(What you should do): Look through the material that follows and show every line with the string "click".

(Entries shown):

[Start of section]

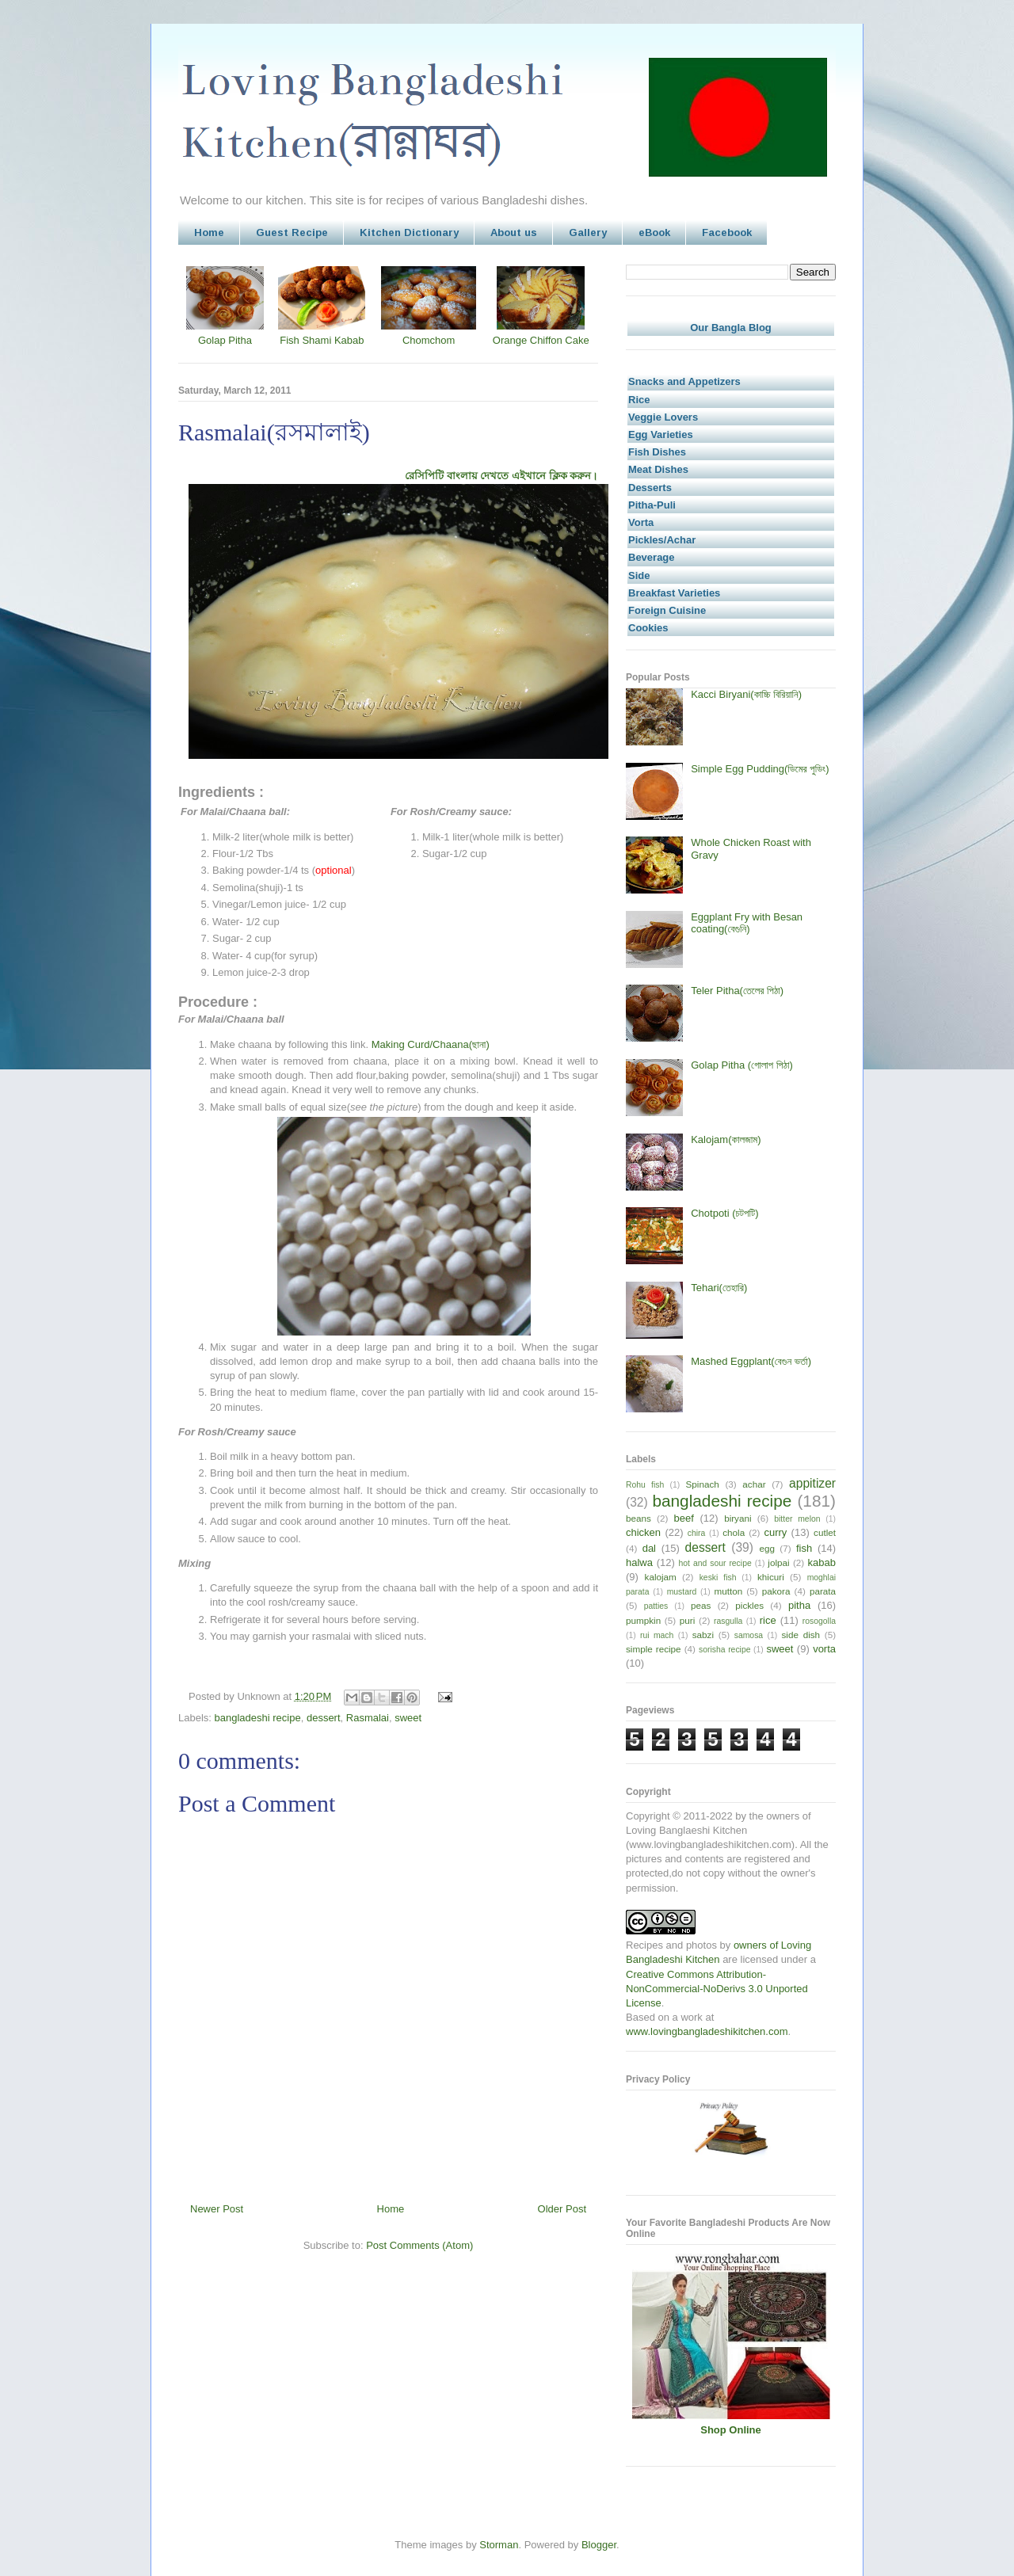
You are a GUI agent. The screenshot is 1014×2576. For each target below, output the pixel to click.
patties (656, 1606)
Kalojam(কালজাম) (725, 1139)
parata (823, 1591)
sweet (408, 1718)
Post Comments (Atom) (419, 2245)
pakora (776, 1591)
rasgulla (728, 1621)
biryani (737, 1518)
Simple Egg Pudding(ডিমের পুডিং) (760, 769)
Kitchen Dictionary (409, 232)
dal (649, 1548)
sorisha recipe (724, 1649)
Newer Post (216, 2209)
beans (638, 1518)
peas (701, 1605)
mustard (682, 1591)
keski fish (718, 1577)
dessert (324, 1718)
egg (767, 1548)
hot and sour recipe (715, 1563)
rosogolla (819, 1621)
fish (804, 1548)
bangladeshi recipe (258, 1718)
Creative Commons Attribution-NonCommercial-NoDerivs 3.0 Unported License (717, 1988)
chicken (643, 1532)
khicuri (770, 1577)
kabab (822, 1562)
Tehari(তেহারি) (719, 1288)
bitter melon (797, 1519)
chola (733, 1532)
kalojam (661, 1577)
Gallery (588, 232)
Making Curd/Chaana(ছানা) (431, 1044)
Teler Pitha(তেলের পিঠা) (737, 990)
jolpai (778, 1562)
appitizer (812, 1483)
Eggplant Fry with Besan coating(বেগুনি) (746, 923)
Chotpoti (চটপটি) (724, 1213)
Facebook (727, 232)
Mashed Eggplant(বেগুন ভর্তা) (751, 1361)
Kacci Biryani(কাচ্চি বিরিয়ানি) (746, 694)
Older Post (562, 2209)
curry (775, 1532)
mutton (728, 1591)
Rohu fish (645, 1484)
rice (768, 1620)
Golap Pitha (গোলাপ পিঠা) (742, 1065)
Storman (498, 2545)
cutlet (825, 1532)
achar (753, 1484)
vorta (824, 1649)
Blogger (598, 2545)
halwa (639, 1562)
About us (513, 232)
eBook (654, 232)
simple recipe (653, 1649)
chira (697, 1533)
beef (684, 1518)
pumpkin (643, 1620)
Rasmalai (367, 1718)
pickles (749, 1605)
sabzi (703, 1634)
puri (688, 1620)
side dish (801, 1634)
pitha (799, 1605)
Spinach (702, 1484)
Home (209, 232)
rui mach (656, 1635)
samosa (748, 1635)
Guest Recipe (292, 232)
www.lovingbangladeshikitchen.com (707, 2031)
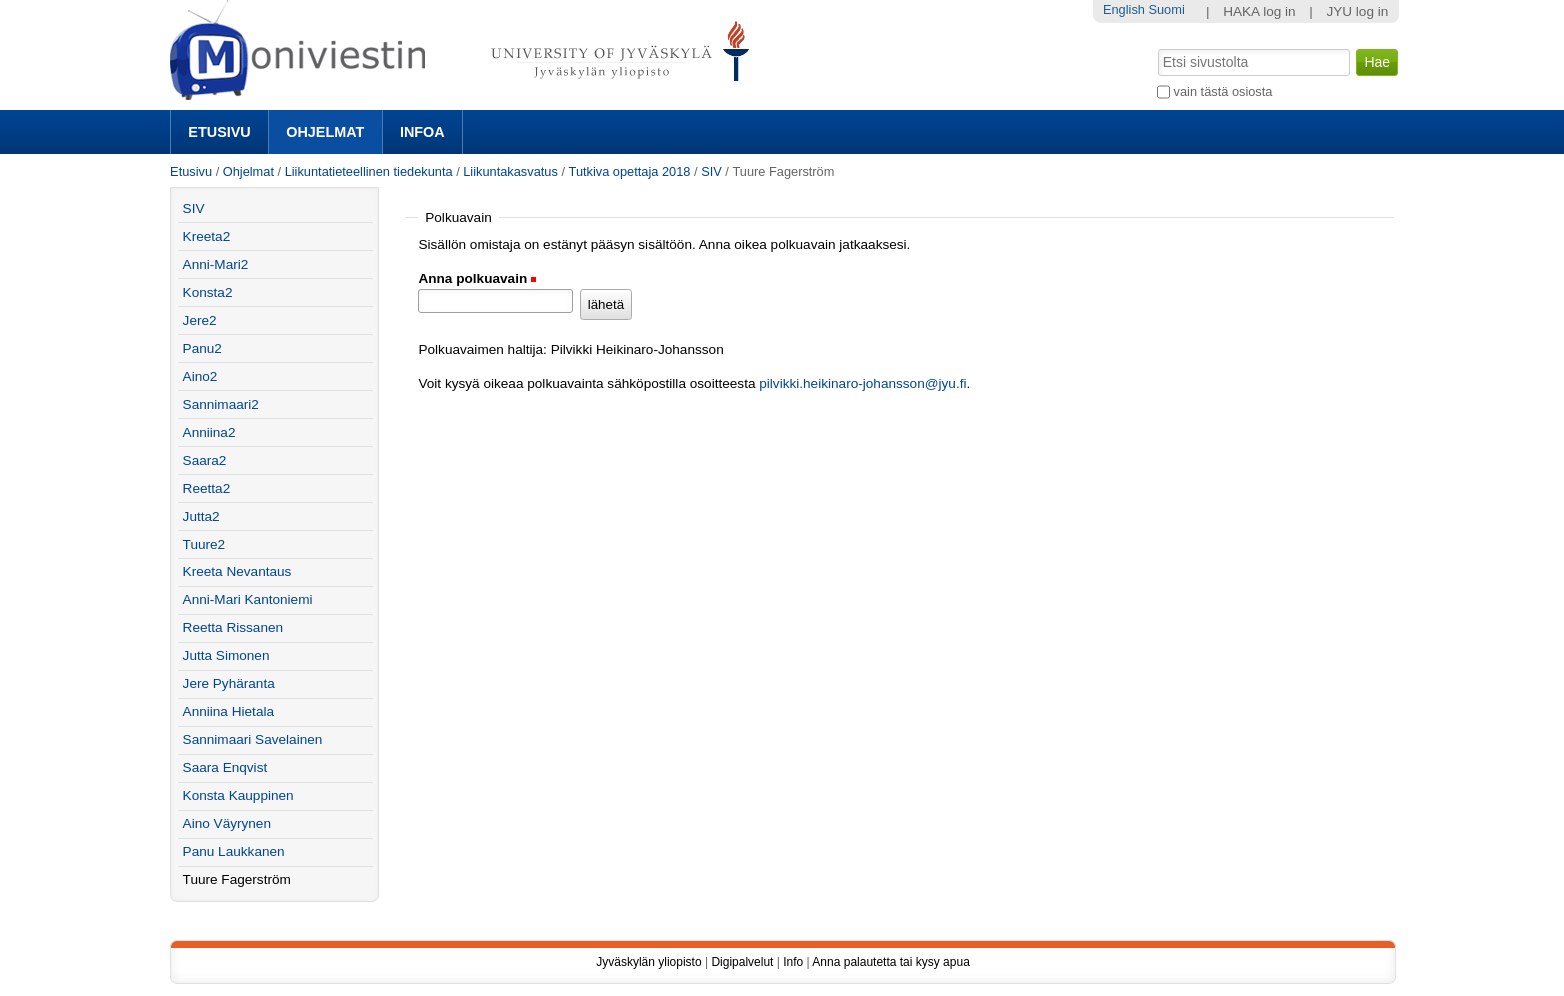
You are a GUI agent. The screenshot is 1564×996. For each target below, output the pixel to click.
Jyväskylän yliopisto (648, 962)
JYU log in (1357, 11)
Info (793, 962)
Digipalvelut (742, 962)
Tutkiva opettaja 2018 (630, 171)
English (1124, 9)
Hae (1156, 47)
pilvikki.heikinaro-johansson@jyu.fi (862, 383)
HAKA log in (1259, 11)
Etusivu (219, 132)
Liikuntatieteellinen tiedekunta (369, 171)
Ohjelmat (325, 132)
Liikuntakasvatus (510, 171)
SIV (711, 171)
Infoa (422, 132)
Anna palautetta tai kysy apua (890, 962)
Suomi (1166, 9)
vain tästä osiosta (1223, 91)
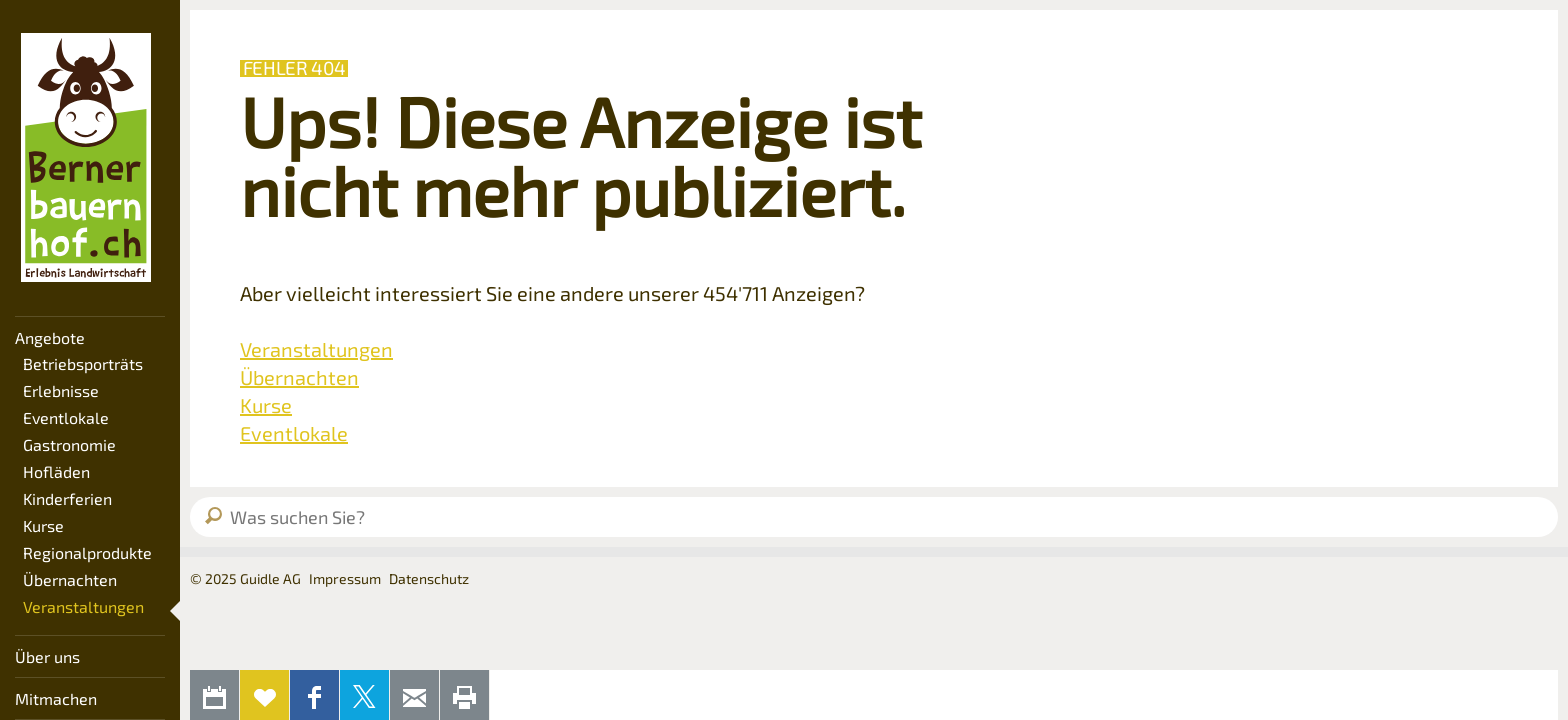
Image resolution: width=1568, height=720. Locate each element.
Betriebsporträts (83, 363)
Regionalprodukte (87, 552)
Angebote (50, 337)
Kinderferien (67, 498)
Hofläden (56, 471)
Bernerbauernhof (86, 158)
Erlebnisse (61, 390)
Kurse (43, 525)
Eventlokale (66, 417)
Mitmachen (56, 698)
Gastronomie (69, 444)
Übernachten (70, 579)
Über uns (47, 656)
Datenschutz (429, 578)
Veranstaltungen (83, 606)
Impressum (345, 578)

[End of section]

(Output):
You are a GUI agent. The screenshot is 1014×2576. For each target below, output the pixel to click.
You are a GUI agent. The screenshot is 1564×996. For each target below, output the pixel to click.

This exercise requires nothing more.